L’ataxie est un trouble neurologique peu connu des propriétaires de chats. Pourtant, il s'agit d'un symptôme relativement fréquent en consultation vétérinaire : elle se traduit par une altération de la coordination des mouvements volontaires et peut concerner les pattes, la tête, les yeux, ou même la posture globale. L’ataxie chez le chat n’est pas une maladie en elle-même, mais le signe d’un dysfonctionnement plus profond du système nerveux. Certaines formes sont réversibles, d’autres évolutives. Comprendre les causes et les types d’ataxie permet de mieux orienter la prise en charge vétérinaire.

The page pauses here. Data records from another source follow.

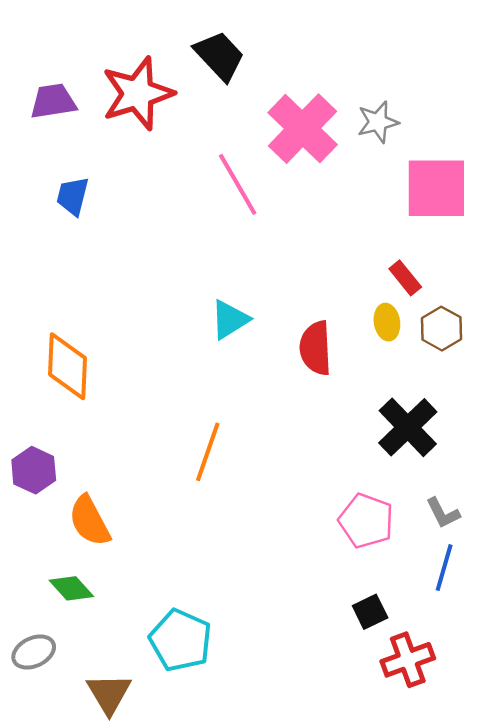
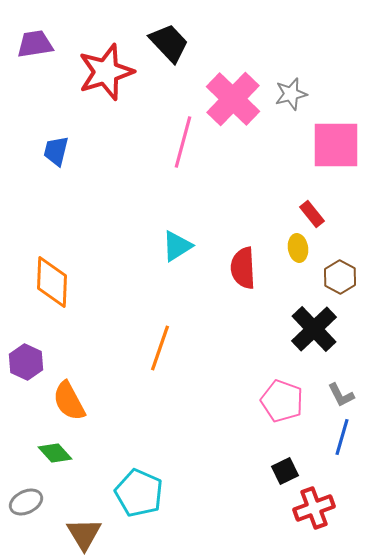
purple trapezoid: (53, 101) -> (35, 44), moved
pink line: (238, 184) -> (183, 142), turned 45
brown hexagon: (442, 329) -> (340, 277), moved

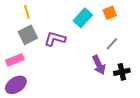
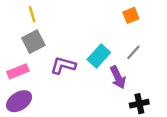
cyan rectangle: (83, 18) -> (99, 56), moved
purple L-shape: (55, 39) -> (63, 65), moved
black cross: (122, 72) -> (139, 104), moved

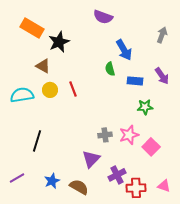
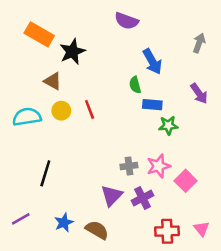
blue rectangle: (135, 81) -> (152, 105), moved
green star: (145, 107) -> (168, 125), moved
purple cross: (117, 175) -> (142, 198), moved
pink triangle: (164, 186) -> (201, 229), turned 32

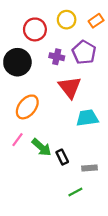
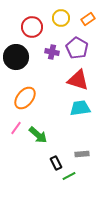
red triangle: (70, 87) -> (78, 80), moved, turned -35
black rectangle: (62, 157) -> (56, 163), moved

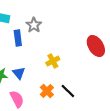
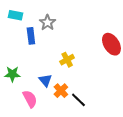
blue triangle: (19, 73) -> (45, 80), moved
black line: (68, 91) -> (78, 100), moved

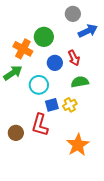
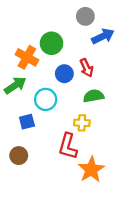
blue square: (52, 105) -> (27, 122), moved
yellow cross: (70, 105) -> (82, 123), turned 32
red L-shape: (40, 125) -> (68, 146), moved

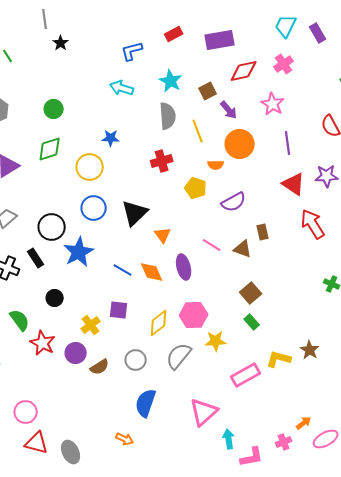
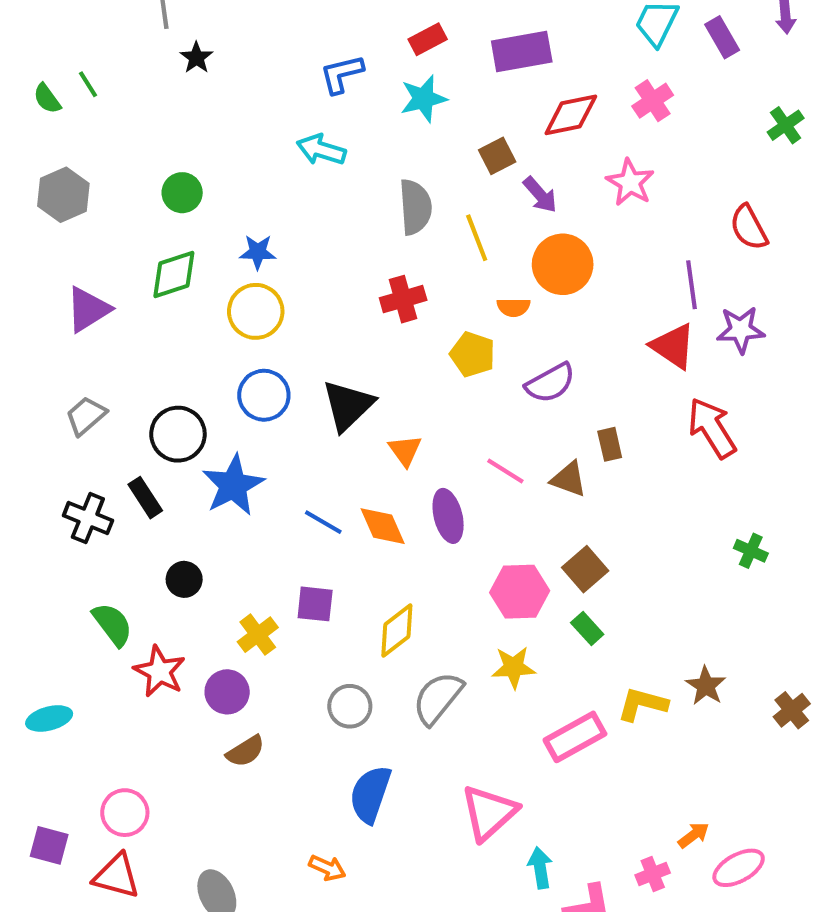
cyan star: (171, 81) -> (423, 99), moved, turned 30
blue star: (111, 138) -> (258, 252), moved
purple line: (288, 143) -> (692, 285), moved
pink hexagon: (194, 315) -> (520, 592), moved
brown semicircle: (100, 367) -> (245, 751), moved
red triangle: (37, 443) -> (117, 876), moved

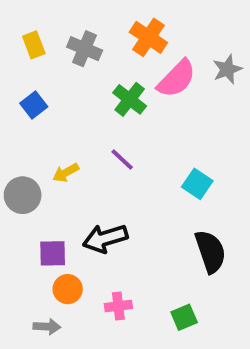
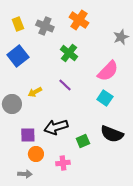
pink semicircle: (177, 79) -> (108, 71), moved
blue square: (34, 105) -> (18, 56), size x1.5
black semicircle: (210, 252) -> (112, 134), turned 130
green square: (184, 317) -> (83, 141), moved

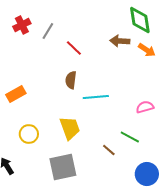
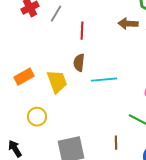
red line: (74, 48) -> (82, 31), turned 48
yellow trapezoid: (70, 128) -> (57, 82), moved
brown line: (109, 150) -> (116, 143), moved, turned 48

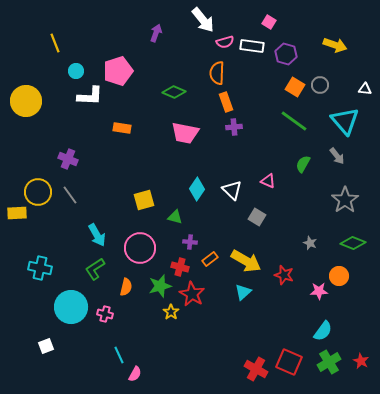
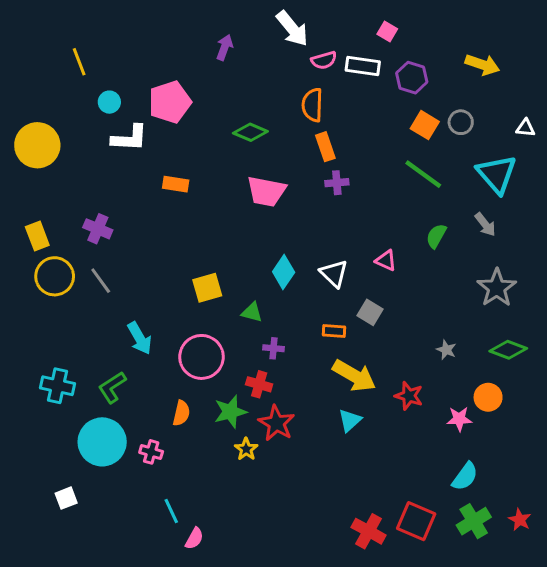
yellow rectangle: (17, 213) -> (37, 236), moved, turned 72
orange rectangle: (210, 259) -> (334, 331), moved, turned 42
green L-shape: (95, 269) -> (112, 387), moved

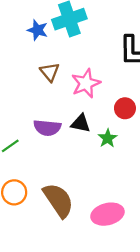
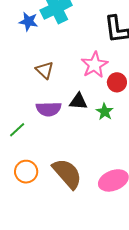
brown triangle: (50, 72) -> (45, 70), moved
pink star: (86, 83) -> (95, 65), moved

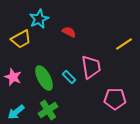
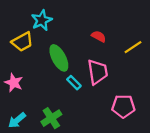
red semicircle: (69, 32) -> (99, 36), moved
green ellipse: (44, 78) -> (59, 58), moved

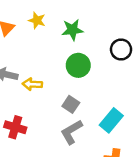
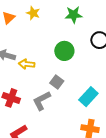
green star: (72, 30) -> (74, 15), moved
gray L-shape: (72, 132) -> (42, 101), moved

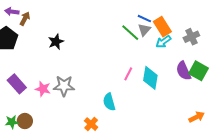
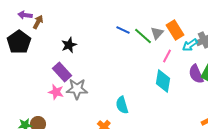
blue line: (144, 19) -> (123, 30), moved
cyan arrow: (163, 42) -> (190, 45), moved
pink line: (128, 74) -> (167, 56), moved
purple rectangle: (17, 84) -> (62, 72), moved

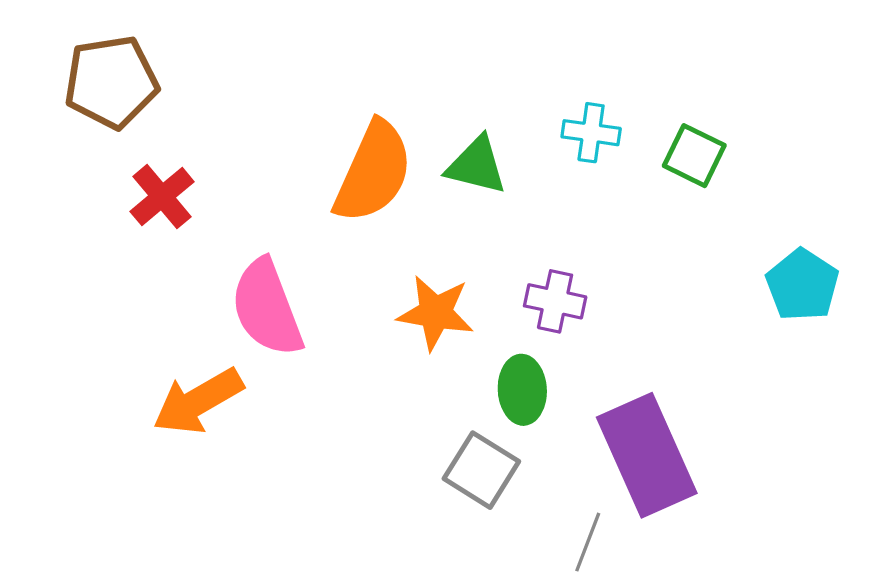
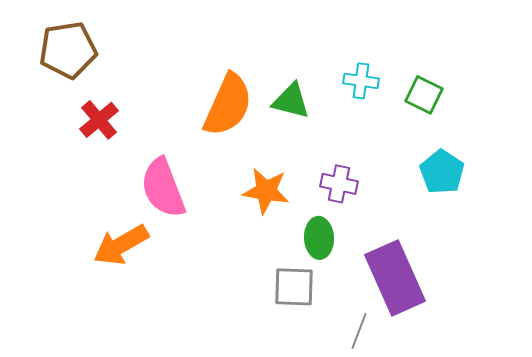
cyan pentagon: (802, 285) -> (442, 172), moved
gray square: (481, 470) -> (294, 287), turned -30

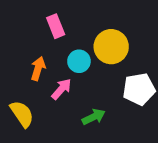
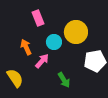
orange arrow: (38, 69) -> (26, 47), turned -42
green arrow: (94, 117) -> (64, 80), turned 84

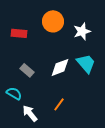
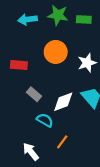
gray rectangle: (27, 70) -> (34, 94), moved
cyan semicircle: (14, 93) -> (45, 120), moved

Le terme "ataxie" vient du grec a-taxis, qui signifie « absence d’ordre ». Il décrit une perte de coordination des mouvements volontaires, indépendante de toute faiblesse musculaire. Le chat atteint d’ataxie ne parvient plus à ajuster ses déplacements de manière fluide : ses pattes peuvent s’écarter, il peut tituber ou tomber, et sa tête peut présenter des mouvements involontaires.
Il existe trois formes principales d’ataxie chez le chat, en fonction de la région du système nerveux affectée.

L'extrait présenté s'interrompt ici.